Nous finirions par croire que toutes les catégories de population répertoriées sont « de trop » ! La France n’aurait pas les moyens d’accueillir mères et bébés, elle ferme des maternités ! Elle ne serait pas capable de donner aux jeunes une culture de qualité. A la sortie du système éducatif, pas de vraie place pour eux dans la société. Est-ce normal ? Les adultes dès qu’ils sont au chômage seraient de gros paresseux limite capricieux ! Et à l’approche des 50 ans, ils deviendraient inutilisables ! Les immigrés qui réalisent les boulots dont les autochtones n’ont pas voulu, seraient en train de nous « voler » « nos emplois », sans parler des allocations ! Quelle petitesse d’esprit (et quel manque d’informations). Les malades seraient soignés avec trop d’acharnement - ce qui est vrai parfois - mais gare aux généralisations abusives. Les vieux vivraient trop longtemps, etc…

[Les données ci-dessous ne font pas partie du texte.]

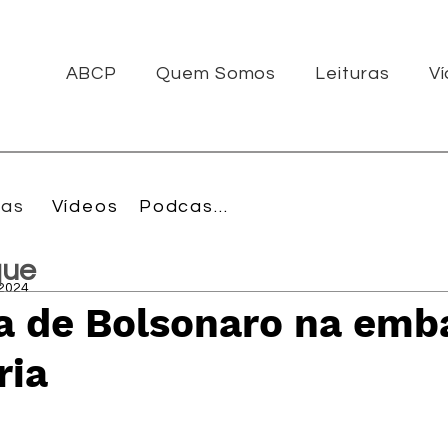
ABCP
Quem Somos
Leituras
V
ras
Vídeos
Podcasts
que
 2024
ia de Bolsonaro na emb
ria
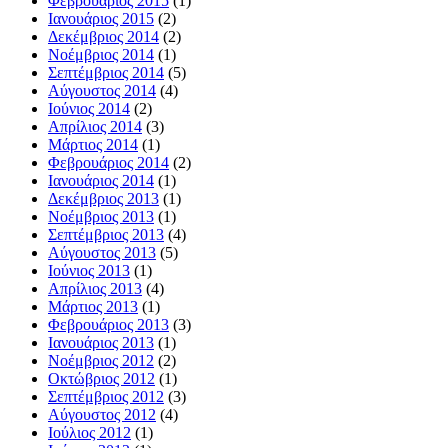
Φεβρουάριος 2015
(1)
Ιανουάριος 2015
(2)
Δεκέμβριος 2014
(2)
Νοέμβριος 2014
(1)
Σεπτέμβριος 2014
(5)
Αύγουστος 2014
(4)
Ιούνιος 2014
(2)
Απρίλιος 2014
(3)
Μάρτιος 2014
(1)
Φεβρουάριος 2014
(2)
Ιανουάριος 2014
(1)
Δεκέμβριος 2013
(1)
Νοέμβριος 2013
(1)
Σεπτέμβριος 2013
(4)
Αύγουστος 2013
(5)
Ιούνιος 2013
(1)
Απρίλιος 2013
(4)
Μάρτιος 2013
(1)
Φεβρουάριος 2013
(3)
Ιανουάριος 2013
(1)
Νοέμβριος 2012
(2)
Οκτώβριος 2012
(1)
Σεπτέμβριος 2012
(3)
Αύγουστος 2012
(4)
Ιούλιος 2012
(1)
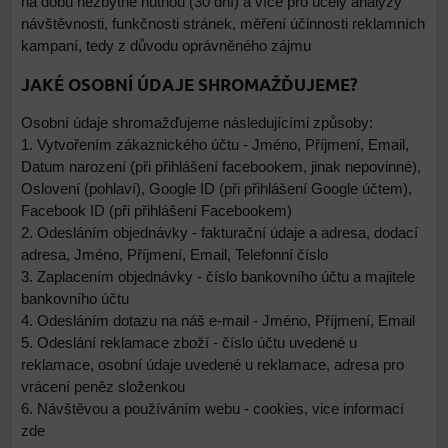
na dobu nezbytně nutnou (30 dní) a více pro účely analýzy
návštěvnosti, funkčnosti stránek, měření účinnosti reklamních
kampaní, tedy z důvodu oprávněného zájmu
JAKÉ OSOBNÍ ÚDAJE SHROMAŽĎUJEME?
Osobní údaje shromažďujeme následujícími způsoby:
1. Vytvořením zákaznického účtu - Jméno, Příjmení, Email,
Datum narození (při přihlášení facebookem, jinak nepovinné),
Oslovení (pohlaví), Google ID (při přihlášení Google účtem),
Facebook ID (při přihlášení Facebookem)
2. Odesláním objednávky - fakturační údaje a adresa, dodací
adresa, Jméno, Příjmení, Email, Telefonní číslo
3. Zaplacením objednávky - číslo bankovního účtu a majitele
bankovního účtu
4. Odesláním dotazu na náš e-mail - Jméno, Příjmení, Email
5. Odeslání reklamace zboží - číslo účtu uvedené u
reklamace, osobní údaje uvedené u reklamace, adresa pro
vrácení peněz složenkou
6. Návštěvou a používáním webu - cookies, vice informací
zde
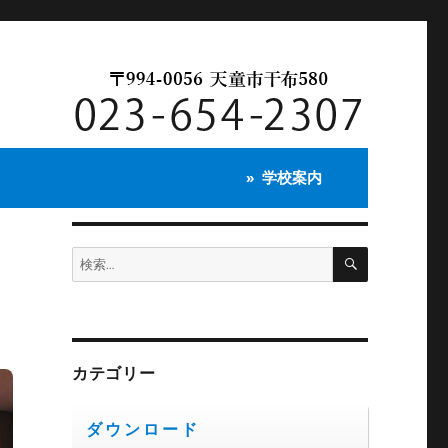
学校案内
検
検
索
索:
カテゴリー
ダウンロード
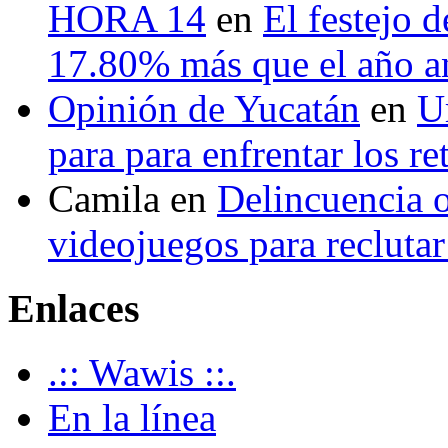
HORA 14
en
El festejo 
17.80% más que el año 
Opinión de Yucatán
en
U
para para enfrentar los re
Camila
en
Delincuencia o
videojuegos para recluta
Enlaces
.:: Wawis ::.
En la línea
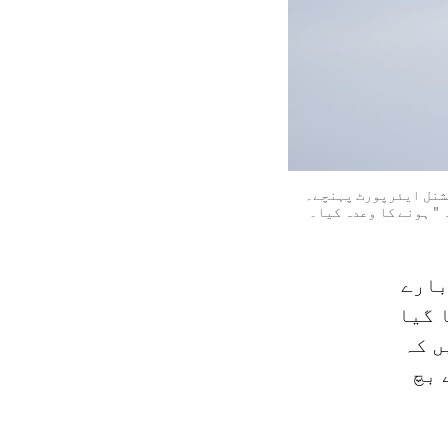
ن واشنگٹن نیشنل ایئرپورٹ پہنچے۔
نہ " ہونے کا وعدہ کیا۔
بارے
ا گیا
ں کہ
 بچ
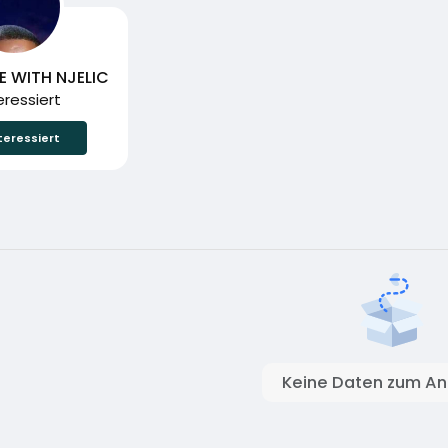
 WITH NJELIC
teressiert
teressiert
Keine Daten zum An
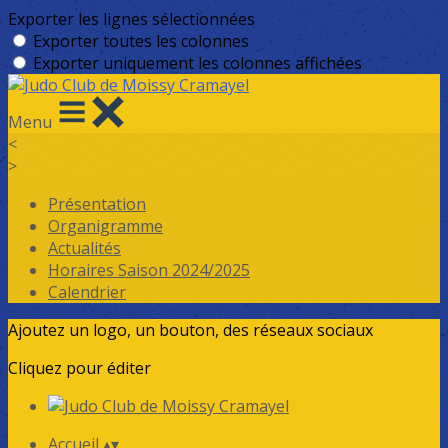
Exporter les lignes sélectionnées
Exporter toutes les colonnes
Exporter uniquement les colonnes affichées
Menu
<
>
Présentation
Organigramme
Actualités
Horaires Saison 2024/2025
Calendrier
Ajoutez un logo, un bouton, des réseaux sociaux
Cliquez pour éditer
Accueil
▴
▾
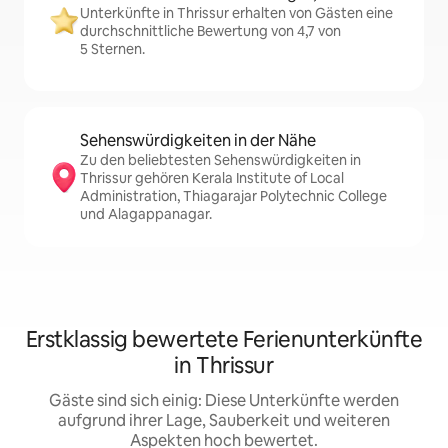
Unterkünfte in Thrissur erhalten von Gästen eine
durchschnittliche Bewertung von 4,7 von
5 Sternen.
Sehenswürdigkeiten in der Nähe
Zu den beliebtesten Sehenswürdigkeiten in
Thrissur gehören Kerala Institute of Local
Administration, Thiagarajar Polytechnic College
und Alagappanagar.
Erstklassig bewertete Ferienunterkünfte
in Thrissur
Gäste sind sich einig: Diese Unterkünfte werden
aufgrund ihrer Lage, Sauberkeit und weiteren
Aspekten hoch bewertet.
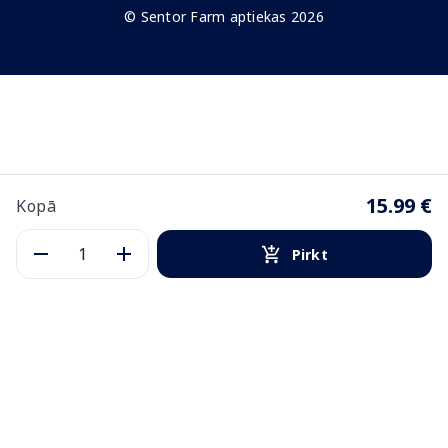
© Sentor Farm aptiekas 2026
15.99 €
Kopā
Pirkt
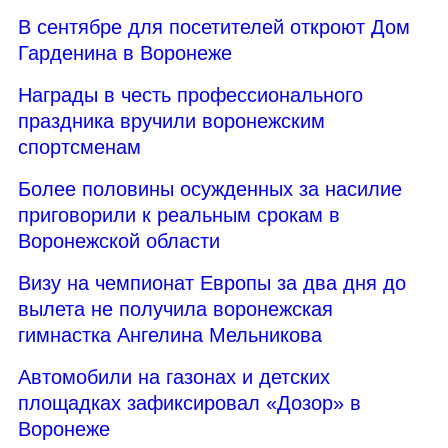
В сентябре для посетителей откроют Дом
Гарденина в Воронеже
Награды в честь профессионального
праздника вручили воронежским
спортсменам
Более половины осужденных за насилие
приговорили к реальным срокам в
Воронежской области
Визу на чемпионат Европы за два дня до
вылета не получила воронежская
гимнастка Ангелина Мельникова
Автомобили на газонах и детских
площадках зафиксировал «Дозор» в
Воронеже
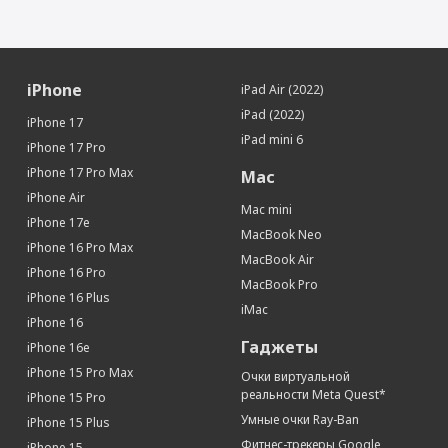
iPhone
iPad Air (2022)
iPad (2022)
iPhone 17
iPad mini 6
iPhone 17 Pro
iPhone 17 Pro Max
Mac
iPhone Air
Mac mini
iPhone 17e
MacBook Neo
iPhone 16 Pro Max
MacBook Air
iPhone 16 Pro
MacBook Pro
iPhone 16 Plus
iMac
iPhone 16
Гаджеты
iPhone 16e
iPhone 15 Pro Max
Очки виртуальной
реальности Meta Quest*
iPhone 15 Pro
Умные очки Ray-Ban
iPhone 15 Plus
Фитнес-трекеры Google
iPhone 15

A nous qui serions trop simples d’esprit pour comprendre des problèmes supposément « techniques » - terme bien pratique, employé à toutes les sauces pour éviter d’aborder les problèmes de fond - le budget de la nation est présenté comme s’il s’agissait du budget de tout un chacun, avec évidemment d’un côté les recettes, et de l’autre les dépenses, qui doivent s’équilibrer, ou mieux donner un solde positif.
C’est vite oublier que la puissance publique n’est pas un ménage, ni un « bon père de famille » ! Les recettes d’un pays ne sont en rien comparables à de quelconques salaires, pensions de retraite ou allocations, qui très rarement augmentent, et nettement moins vite que le coût de la vie. Les rentrées d’argent de l’ État sont différentes. C’est l’État qui vote le budget et décide des impôts qu’il va lever pour alimenter son budget, et c’est lui qui choisit s’il exonère outrageusement les ultras-riches sous des prétextes fallacieux. Il touche en outre le bénéfice des entreprises publiques, et il fait payer des services. C’est l’État qui décide si les dépenses dépasseront les recettes, et c’est lui qui choisit son mode de financement.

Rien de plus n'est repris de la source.